15 Weeks

It's been 15 weeks. I cannot believe I have entered the fourth month without Waverly.

We took a family trip last week to Florida. We were able to take our yearly road trip down south to sunshine and warmth in the midst of winter. Unlike past trips, we ventured to the gulf coast for a few days on the beach. A new destination to create new memories. We rode around in a golf cart, walked in the surf, collected seashells and enjoyed one another's company. We then went to Orlando for a day at Disney. Disney World holds so many memories for our family, we worried an entire week there would be too painful. It was always Wavey's favorite place. Still we enjoyed the day remembering. We have been there so often that each area holds a special reminder - her walking down Main Street in a Snow White dress, driving the cars at the Speedway, giggling maniacally on Big Thunder Railroad. I bought a balloon for her, because she always loved balloons. I cried as I disembarked Dumbo for the final ride of the night, remembering how much I loved riding that particular ride with her.
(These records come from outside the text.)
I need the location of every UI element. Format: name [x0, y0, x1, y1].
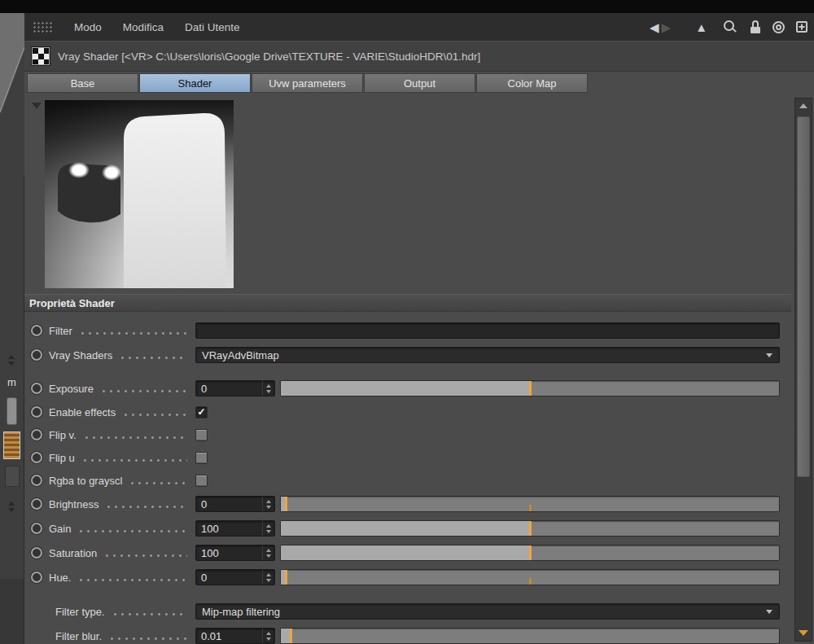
- attribute-manager: Modo Modifica Dati Utente ◀ ▶ ▲ Vray Sha: [24, 13, 814, 644]
- tab-base[interactable]: Base: [27, 73, 138, 93]
- keyframe-circle-icon[interactable]: [31, 406, 42, 418]
- flip-u-checkbox[interactable]: [195, 452, 208, 464]
- scrollbar-thumb[interactable]: [797, 116, 810, 477]
- param-row-vray-shaders: Vray Shaders VRayAdvBitmap: [24, 343, 791, 367]
- saturation-spinner[interactable]: 100: [195, 545, 275, 561]
- keyframe-circle-icon[interactable]: [31, 498, 42, 510]
- keyframe-circle-icon[interactable]: [31, 452, 42, 463]
- tab-uvw-parameters[interactable]: Uvw parameters: [252, 73, 363, 93]
- keyframe-circle-icon[interactable]: [31, 523, 42, 534]
- keyframe-circle-icon[interactable]: [31, 429, 42, 440]
- exposure-slider[interactable]: [280, 380, 780, 396]
- keyframe-circle-icon[interactable]: [31, 572, 42, 583]
- left-strip: m: [0, 13, 24, 644]
- saturation-slider[interactable]: [280, 545, 780, 561]
- vray-shaders-label: Vray Shaders: [49, 349, 112, 361]
- spinner-arrows-icon[interactable]: [262, 381, 274, 396]
- title-bar: Vray Shader [<VR> C:\Users\loris\Google …: [24, 41, 814, 72]
- filter-input[interactable]: [195, 322, 780, 339]
- brightness-value[interactable]: 0: [196, 497, 262, 511]
- top-edge: [0, 0, 814, 13]
- spinner-arrows-icon[interactable]: [262, 629, 274, 643]
- menu-icon-group: ◀ ▶ ▲: [650, 13, 807, 41]
- chevron-down-icon: [766, 353, 772, 357]
- exposure-label: Exposure: [49, 383, 94, 395]
- keyframe-circle-icon[interactable]: [31, 475, 42, 486]
- vray-shaders-dropdown[interactable]: VRayAdvBitmap: [195, 347, 780, 363]
- up-icon[interactable]: ▲: [695, 21, 707, 33]
- filter-blur-value[interactable]: 0.01: [196, 629, 262, 643]
- dot-leader: [119, 343, 187, 367]
- flip-u-label: Flip u: [49, 452, 75, 464]
- scroll-down-icon[interactable]: [795, 626, 812, 639]
- vertical-scrollbar[interactable]: [794, 98, 812, 642]
- spinner-arrows-icon[interactable]: [262, 570, 274, 585]
- param-row-rgba-to-grayscl: Rgba to grayscl: [24, 469, 791, 492]
- strip-icon[interactable]: [5, 466, 20, 487]
- tab-bar: Base Shader Uvw parameters Output Color …: [24, 72, 814, 95]
- keyframe-circle-icon[interactable]: [31, 547, 42, 559]
- search-icon[interactable]: [724, 20, 737, 33]
- collapse-arrow-icon[interactable]: [32, 103, 42, 109]
- checkerboard-shader-icon: [32, 47, 50, 65]
- strip-scrollbar-thumb[interactable]: [7, 397, 17, 425]
- material-thumbnail-icon[interactable]: [3, 432, 20, 459]
- keyframe-circle-icon[interactable]: [31, 383, 42, 394]
- record-icon[interactable]: [772, 21, 785, 33]
- hue-label: Hue.: [49, 572, 71, 584]
- param-row-flip-v: Flip v.: [24, 423, 791, 446]
- back-icon[interactable]: ◀: [650, 21, 659, 33]
- param-row-exposure: Exposure 0: [24, 376, 791, 401]
- keyframe-circle-icon[interactable]: [31, 349, 42, 361]
- enable-effects-label: Enable effects: [49, 406, 116, 418]
- hue-spinner[interactable]: 0: [195, 569, 275, 585]
- rgba-to-grayscl-checkbox[interactable]: [195, 475, 208, 487]
- strip-spinner-icon[interactable]: [8, 502, 15, 512]
- menu-modifica[interactable]: Modifica: [112, 13, 174, 41]
- exposure-value[interactable]: 0: [196, 381, 262, 396]
- forward-icon[interactable]: ▶: [662, 21, 672, 33]
- hue-slider[interactable]: [280, 569, 780, 585]
- exposure-spinner[interactable]: 0: [195, 380, 275, 396]
- spinner-arrows-icon[interactable]: [262, 497, 274, 511]
- spinner-arrows-icon[interactable]: [262, 545, 274, 560]
- flip-v-checkbox[interactable]: [195, 429, 208, 441]
- filter-blur-slider[interactable]: [280, 628, 780, 644]
- filter-type-label: Filter type.: [55, 606, 105, 618]
- grip-icon[interactable]: [33, 21, 54, 33]
- brightness-slider[interactable]: [280, 496, 780, 512]
- filter-type-value: Mip-map filtering: [196, 606, 766, 618]
- menu-bar: Modo Modifica Dati Utente ◀ ▶ ▲: [24, 13, 814, 41]
- dot-leader: [108, 624, 187, 644]
- dot-leader: [77, 565, 187, 589]
- filter-blur-spinner[interactable]: 0.01: [195, 628, 275, 644]
- menu-dati-utente[interactable]: Dati Utente: [174, 13, 251, 41]
- keyframe-circle-icon[interactable]: [31, 325, 42, 336]
- param-row-flip-u: Flip u: [24, 446, 791, 469]
- strip-spinner-icon[interactable]: [8, 355, 15, 366]
- strip-bottom: [0, 579, 24, 644]
- lock-icon[interactable]: [750, 20, 761, 33]
- saturation-value[interactable]: 100: [196, 545, 262, 560]
- filter-type-dropdown[interactable]: Mip-map filtering: [195, 603, 780, 620]
- filter-label: Filter: [49, 325, 72, 337]
- add-icon[interactable]: [796, 21, 807, 33]
- param-row-filter-type: Filter type. Mip-map filtering: [24, 599, 791, 624]
- gain-value[interactable]: 100: [196, 521, 262, 536]
- tab-shader[interactable]: Shader: [139, 73, 251, 93]
- menu-modo[interactable]: Modo: [63, 13, 112, 41]
- enable-effects-checkbox[interactable]: ✓: [195, 406, 208, 418]
- hue-value[interactable]: 0: [196, 570, 262, 585]
- tab-output[interactable]: Output: [364, 73, 475, 93]
- dot-leader: [83, 423, 187, 446]
- strip-label: m: [7, 376, 16, 388]
- dot-leader: [112, 599, 187, 624]
- gain-slider[interactable]: [280, 520, 780, 537]
- section-title: Proprietà Shader: [29, 297, 115, 309]
- brightness-spinner[interactable]: 0: [195, 496, 275, 512]
- gain-spinner[interactable]: 100: [195, 520, 275, 537]
- tab-color-map[interactable]: Color Map: [476, 73, 588, 93]
- spinner-arrows-icon[interactable]: [262, 521, 274, 536]
- shader-properties-panel: Proprietà Shader Filter: [24, 95, 791, 644]
- scroll-up-icon[interactable]: [795, 99, 812, 113]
For a week I was able to distance myself from my grief. Our vacation was not just an opportunity to escape winter, but I was able to escape the full presence of grief. I was excited to return home. I love being in our house and I appreciate our space more than I ever did before. But I was aware that my grief was there waiting for me. And it found me. Like a warm down filled blanket, it has enveloped me. I missed it. It's weight grounds me. I am comfortable here.

Whenever I write of grief, I inevitably get a few messages from people about moving on or choosing to be happy with the now. I appreciate the sentiment and I believe most of it comes from a place of love. However I have found that people are uncomfortable with grief. Actual grief, which is not over in a finite amount of time. We like things to have a defined ending and there is no such thing. Waverly's death changed me. 

And I cannot help but remember that I will have to endure the loss of my son. Oliver is going to die. I cannot fully comprehend my grief, because I am anticipating his eventual death. I have been to hell and I know that I have to go back there again.

Comments

lesley said…
So well written. The way you express your thoughts. Grief is not finite. It will go on, it will change over time, heck, it changes you, just as you said. And you will never, ever be the same. It is so very powerful, and yes, to know that you have to do it again…that's a terrible thing to have to anticipate. So glad you were able to get away, alone with your husband and Oliver.
Carrie said…
I think that like anything else, you often don't get a chance to go back. To me, fighting grief or denying it doesn't work. You can not get this time back. Not that you want to be in this spot because it sucks. But it is a time to cry and let yourself do what it needs to grieve and for as long as it takes. Their is no time limit on grief. It changes with time. It is sad and complicated.
Anonymous said…
"Actual grief, which is not over in a finite amount of time. We like things to have a defined ending and there is no such thing."

So true. Praying for you as you walk through each day.
Kris said…
God bless you and your family. There are simply no other words.
Unknown said…
thinking about you my friend. my heart still aches for you.
Anonymous said…
So sorry for your loss! May God surround you each and everyday! There really are no words
Heidi said…
Sending love and accepting you right where you are at - whatever those feelings may be - at any given moment. Grief happens for a reason. It is a powerful emotion that allows you to smile and think fondly of Wavey at Disney and also to have an ugly cry because you can't fathom life without her. Both are perfectly acceptable because grief isn't a neat and tidy package. It hits when we least expect it, and no matter how hard we try to make it neat, or how much others who really care want us to feel better, it's just going to be messy for as long as it's messy. Sending light to help hold you up and comfort you when it's just too messy....
KW said…
Praying for you and your family. But what to pray for? I pray that you can keep on carrying on because I know there will be no end to the grief in this lifetime. But God has made it finite and it will end....so I pray just for you to be able to bear it so gracefully until then. This separation is not permanent, not eternal. But I don't know how comforting eternity can be in the face of this present grief. I will continue to pray for you.